I think about my parents, who lived through World War II as young adults. How must the world have seemed to them? They told us stories about how they volunteered their time to watch and identify the airplanes that flew overhead. Every day, there were new headlines about the progress of an entire world truly at war from Asia to Europe. How unsettling those days were.

Everyone was pitching in for the war effort, tending their Victory Gardens, saving every scrap of metal and anything else that could be re-used. Food and gas were rationed and though they worked and prayed for victory, there was no guarantee that the Allies would defeat the forces of fascism. My uncle Perk Robisch was over in North Africa and later in Italy, where he served in the Army demining the fields in advance of the troops. His mother would find four-leaf clovers, press them in her Bible, and mail them to Perk, determined to keep him safe. Perk made it home after the war, but imagine the stress and worry that he and his family had to live with.

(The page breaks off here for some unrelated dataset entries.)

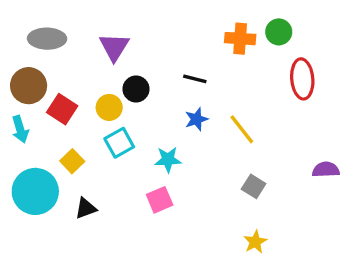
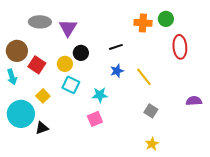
gray ellipse: (47, 39) -> (40, 22), moved
black line: (195, 79) -> (116, 47), turned -32
cyan square: (119, 143) -> (71, 85), turned -36
black triangle: (86, 208) -> (42, 128), moved

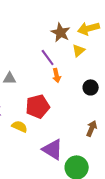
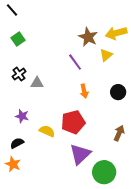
orange arrow: (57, 75) -> (84, 91), moved
red pentagon: (38, 106) -> (73, 122), moved
purple triangle: (53, 149) -> (80, 154), turned 45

Suffice to say, those were traumatic times.

Likewise, when I was a teen, our nation was going through the Viet Nam, a very unpopular war that divided us as a country. Thousands of young people took to the streets to protest, and it was a time of deep unrest. In the midst of all this, President Richard Nixon was caught up in the Watergate scandal and chose to resign rather than face impeachment. Again, things seemed to be a mess, and many wondered about the future of our country.

Of course, before either of the events mentioned above, our nation was torn asunder by the Civil War.  

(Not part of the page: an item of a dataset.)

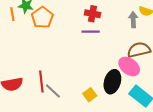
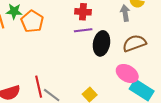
pink ellipse: (129, 66) -> (127, 73), moved
black ellipse: (112, 82) -> (102, 43), moved

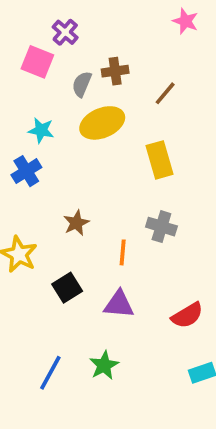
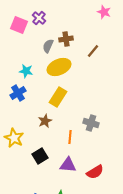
pink square: (37, 62) -> (19, 25), moved
yellow rectangle: (160, 160) -> (58, 97), moved, turned 48
red semicircle: (187, 315) -> (95, 172), moved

And yet, we are still here.  So, in spite of the deep divisions that seem to split us today, I still believe that most of us want to live peaceably with our neighbors and protect the institutions that have made our nation strong over the years.

Most of us are happy with this country in spite of its flaws and failures, and we desire to keep our nation free from fascism for us and our children.

My point is this—there have always been troubles and division in our society—but I would argue that the advent of social media and the 24-hour news cycle makes everything seem much worse.  To be clear, we humans have always had problems and issues that threaten the peace, but we have always somehow muddled through, and things have gotten better.

I have to believe that we will survive these frightening times and that we will come out stronger and better on the other side. Too many people have given too much to have it end any other way.

We will be okay.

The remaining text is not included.